───── Source material

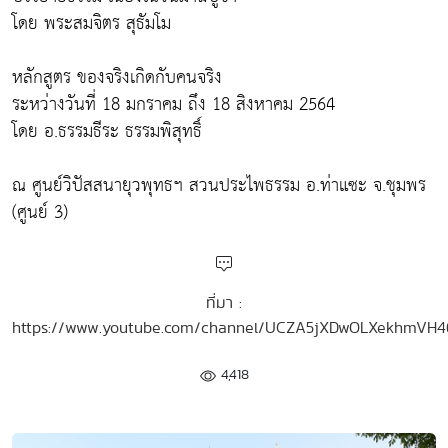
โดย พระสมจิตร สุธัมโม
หลักสูตร ของจริงเกิดกับคนจริง
ระหว่างวันที่ 18 มกราคม ถึง 18 สิงหาคม 2564
โดย อ.ธรรมธีระ ธรรมพิสุทธิ์
ณ ศูนย์วิปัสสนายุวพุทธฯ สวนประไพธรรม อ.ท่าแซะ จ.ชุมพร
(ศูนย์ 3)
ที่มา :
https://www.youtube.com/channel/UCZA5jXDwOLXekhmVH
4,418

──────────

§ Problem to work on:
Reproduce exactly what appears from the line containing "หลักสูตร ของจริงเกิดกับคนจริง" down to the final line of the data.

§ Answer space:
หลักสูตร ของจริงเกิดกับคนจริง
ระหว่างวันที่ 18 มกราคม ถึง 18 สิงหาคม 2564
โดย อ.ธรรมธีระ ธรรมพิสุทธิ์
ณ ศูนย์วิปัสสนายุวพุทธฯ สวนประไพธรรม อ.ท่าแซะ จ.ชุมพร
(ศูนย์ 3)
ที่มา :
https://www.youtube.com/channel/UCZA5jXDwOLXekhmVH
4,418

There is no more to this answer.